= Work to be completed =
List all the lines in these records that hold "aktive".

───── Data excerpts

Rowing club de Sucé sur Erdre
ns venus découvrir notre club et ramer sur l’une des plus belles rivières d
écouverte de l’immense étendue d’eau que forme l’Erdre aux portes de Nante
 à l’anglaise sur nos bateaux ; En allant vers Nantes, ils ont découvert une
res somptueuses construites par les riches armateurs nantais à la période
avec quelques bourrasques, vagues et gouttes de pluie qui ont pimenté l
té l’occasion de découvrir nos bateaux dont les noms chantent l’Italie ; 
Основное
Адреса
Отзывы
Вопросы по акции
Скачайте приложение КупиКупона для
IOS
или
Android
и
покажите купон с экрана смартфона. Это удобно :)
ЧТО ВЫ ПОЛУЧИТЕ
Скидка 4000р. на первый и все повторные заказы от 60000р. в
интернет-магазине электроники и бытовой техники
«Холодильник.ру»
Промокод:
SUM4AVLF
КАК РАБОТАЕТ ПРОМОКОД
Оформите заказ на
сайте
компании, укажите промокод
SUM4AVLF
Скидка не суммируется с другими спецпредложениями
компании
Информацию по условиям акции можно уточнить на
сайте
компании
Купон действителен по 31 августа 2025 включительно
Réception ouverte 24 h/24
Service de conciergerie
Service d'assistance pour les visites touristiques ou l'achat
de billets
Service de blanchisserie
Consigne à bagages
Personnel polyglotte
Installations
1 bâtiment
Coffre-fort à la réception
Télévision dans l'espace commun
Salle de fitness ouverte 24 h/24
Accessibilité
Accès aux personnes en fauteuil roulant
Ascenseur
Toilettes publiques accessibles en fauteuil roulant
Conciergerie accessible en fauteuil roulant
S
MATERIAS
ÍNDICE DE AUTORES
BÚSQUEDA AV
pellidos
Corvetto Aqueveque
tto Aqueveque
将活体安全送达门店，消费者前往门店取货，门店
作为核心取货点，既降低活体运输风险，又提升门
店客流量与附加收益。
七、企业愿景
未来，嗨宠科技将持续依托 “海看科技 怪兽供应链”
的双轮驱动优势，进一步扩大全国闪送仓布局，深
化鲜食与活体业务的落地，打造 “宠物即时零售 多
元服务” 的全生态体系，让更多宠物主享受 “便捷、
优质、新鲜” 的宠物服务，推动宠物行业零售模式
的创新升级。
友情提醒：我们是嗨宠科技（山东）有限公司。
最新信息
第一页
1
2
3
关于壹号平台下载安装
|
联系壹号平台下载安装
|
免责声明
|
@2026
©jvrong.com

──────────
───── Data excerpts

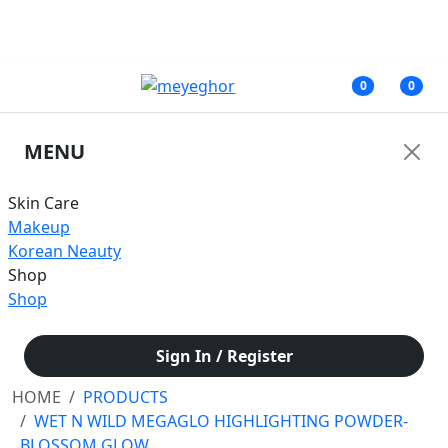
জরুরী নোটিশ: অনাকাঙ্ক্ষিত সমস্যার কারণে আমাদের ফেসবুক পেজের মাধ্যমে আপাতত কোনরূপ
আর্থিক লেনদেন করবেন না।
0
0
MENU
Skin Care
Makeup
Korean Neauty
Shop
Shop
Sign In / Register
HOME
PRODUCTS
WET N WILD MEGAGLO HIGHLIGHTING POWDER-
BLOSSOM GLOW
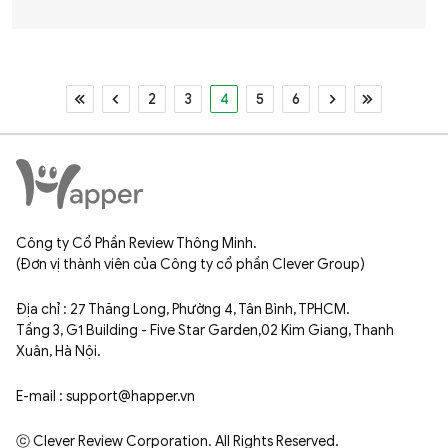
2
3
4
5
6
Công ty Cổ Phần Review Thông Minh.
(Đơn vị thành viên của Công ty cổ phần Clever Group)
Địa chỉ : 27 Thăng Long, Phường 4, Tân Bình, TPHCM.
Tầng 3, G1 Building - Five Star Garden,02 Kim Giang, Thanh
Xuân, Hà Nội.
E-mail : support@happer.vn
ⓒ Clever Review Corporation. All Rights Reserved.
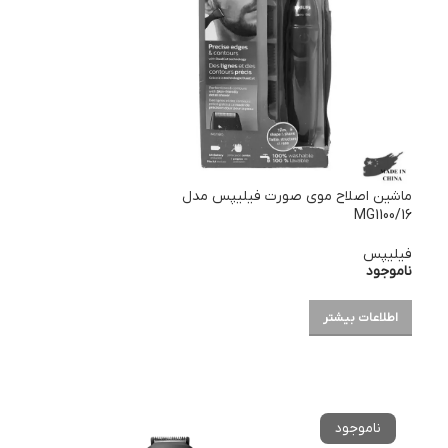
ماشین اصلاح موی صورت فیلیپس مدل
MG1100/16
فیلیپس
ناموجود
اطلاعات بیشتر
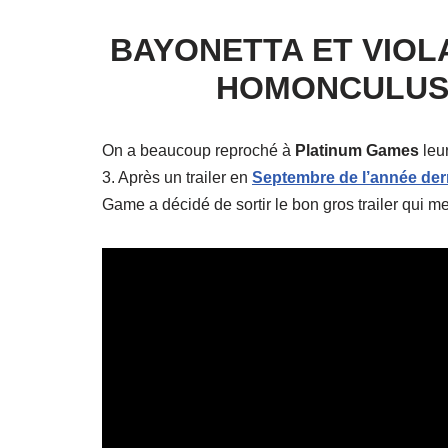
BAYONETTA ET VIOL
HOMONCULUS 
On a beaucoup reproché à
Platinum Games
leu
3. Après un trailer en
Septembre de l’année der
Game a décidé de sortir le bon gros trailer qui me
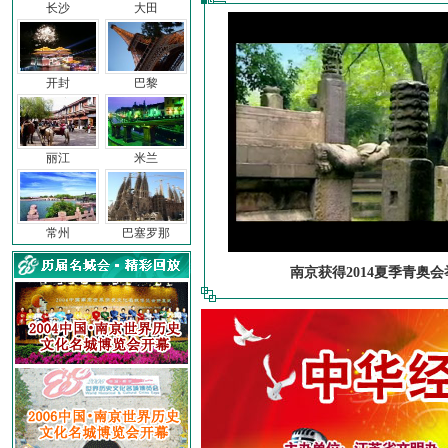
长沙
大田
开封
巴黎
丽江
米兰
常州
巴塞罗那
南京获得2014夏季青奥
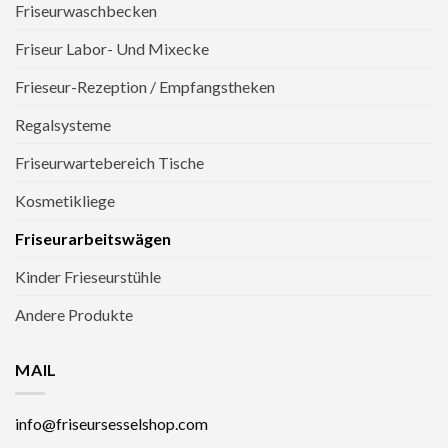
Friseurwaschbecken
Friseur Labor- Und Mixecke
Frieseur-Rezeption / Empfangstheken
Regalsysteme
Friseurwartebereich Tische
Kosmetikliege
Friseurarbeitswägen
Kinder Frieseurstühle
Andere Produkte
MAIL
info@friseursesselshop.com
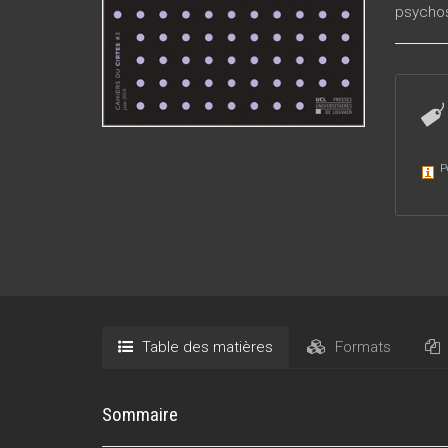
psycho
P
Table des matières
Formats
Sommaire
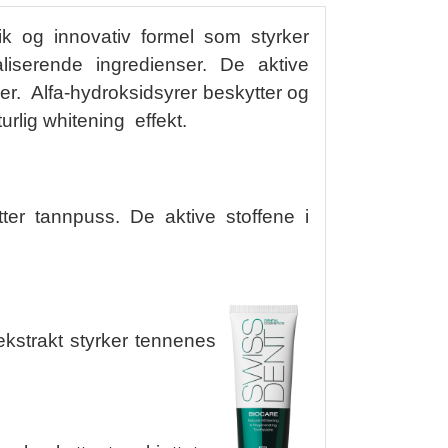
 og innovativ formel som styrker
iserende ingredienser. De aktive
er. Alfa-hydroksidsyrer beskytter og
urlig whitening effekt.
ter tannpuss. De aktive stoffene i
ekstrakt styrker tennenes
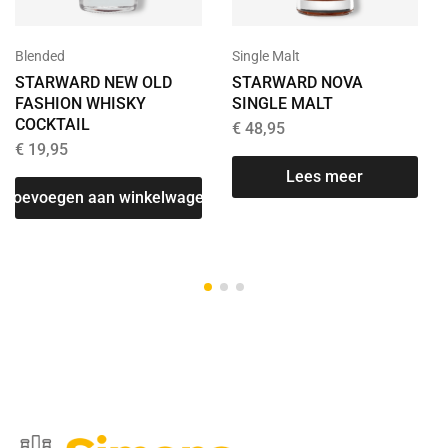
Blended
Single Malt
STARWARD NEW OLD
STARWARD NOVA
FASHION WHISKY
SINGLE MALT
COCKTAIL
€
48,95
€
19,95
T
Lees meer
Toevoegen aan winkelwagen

──────────
───── Data excerpts

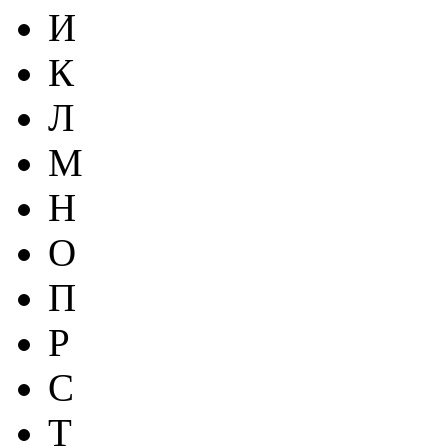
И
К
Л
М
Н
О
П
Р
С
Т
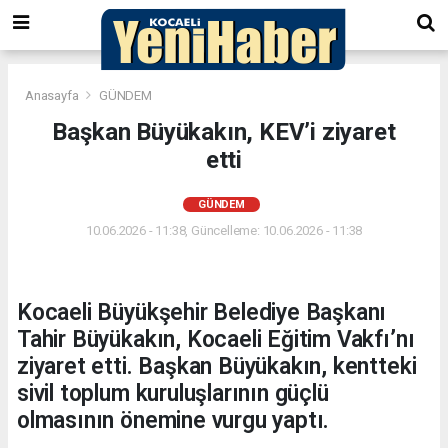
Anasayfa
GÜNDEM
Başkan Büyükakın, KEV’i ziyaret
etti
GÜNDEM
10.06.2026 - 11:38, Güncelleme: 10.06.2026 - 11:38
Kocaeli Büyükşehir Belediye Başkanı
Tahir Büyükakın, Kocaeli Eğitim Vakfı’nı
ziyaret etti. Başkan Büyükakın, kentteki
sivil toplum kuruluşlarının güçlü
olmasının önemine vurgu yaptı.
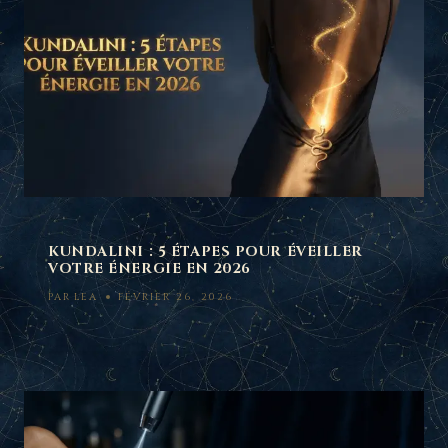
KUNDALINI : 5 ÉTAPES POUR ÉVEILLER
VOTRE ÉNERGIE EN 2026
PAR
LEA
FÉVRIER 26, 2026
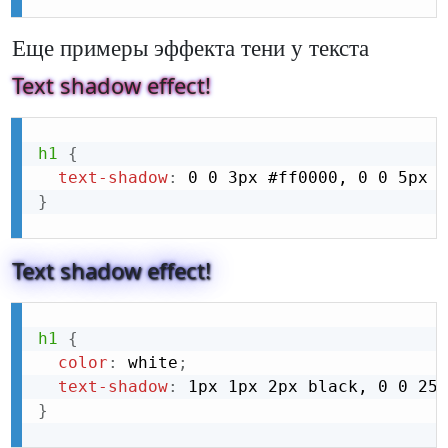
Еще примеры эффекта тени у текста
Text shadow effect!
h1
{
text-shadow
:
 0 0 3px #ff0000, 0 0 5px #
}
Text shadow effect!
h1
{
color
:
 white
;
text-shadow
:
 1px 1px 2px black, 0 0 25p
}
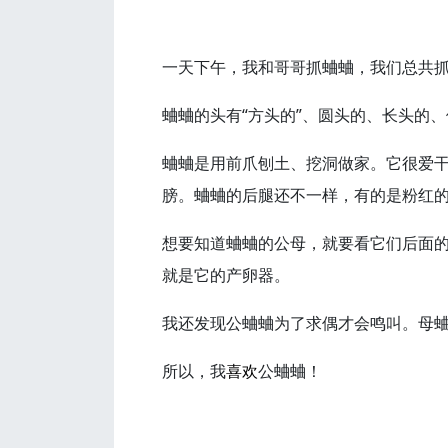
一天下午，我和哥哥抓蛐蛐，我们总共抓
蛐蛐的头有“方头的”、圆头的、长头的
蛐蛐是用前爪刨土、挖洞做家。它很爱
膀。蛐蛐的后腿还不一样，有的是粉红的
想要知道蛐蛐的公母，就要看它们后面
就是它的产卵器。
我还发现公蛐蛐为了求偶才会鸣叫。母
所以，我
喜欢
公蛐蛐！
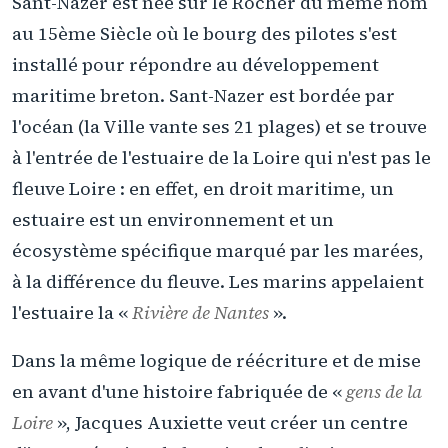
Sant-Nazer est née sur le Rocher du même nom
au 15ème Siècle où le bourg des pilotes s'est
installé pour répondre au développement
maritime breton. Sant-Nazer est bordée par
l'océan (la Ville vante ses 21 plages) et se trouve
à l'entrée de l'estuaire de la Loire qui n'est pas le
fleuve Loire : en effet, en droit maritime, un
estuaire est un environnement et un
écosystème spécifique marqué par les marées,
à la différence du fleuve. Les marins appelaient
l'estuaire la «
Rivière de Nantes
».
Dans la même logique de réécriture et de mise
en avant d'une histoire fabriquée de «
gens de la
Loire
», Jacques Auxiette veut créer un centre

──────────

= Task solution =
iserende ingredienser. De aktive
ter tannpuss. De aktive stoffene i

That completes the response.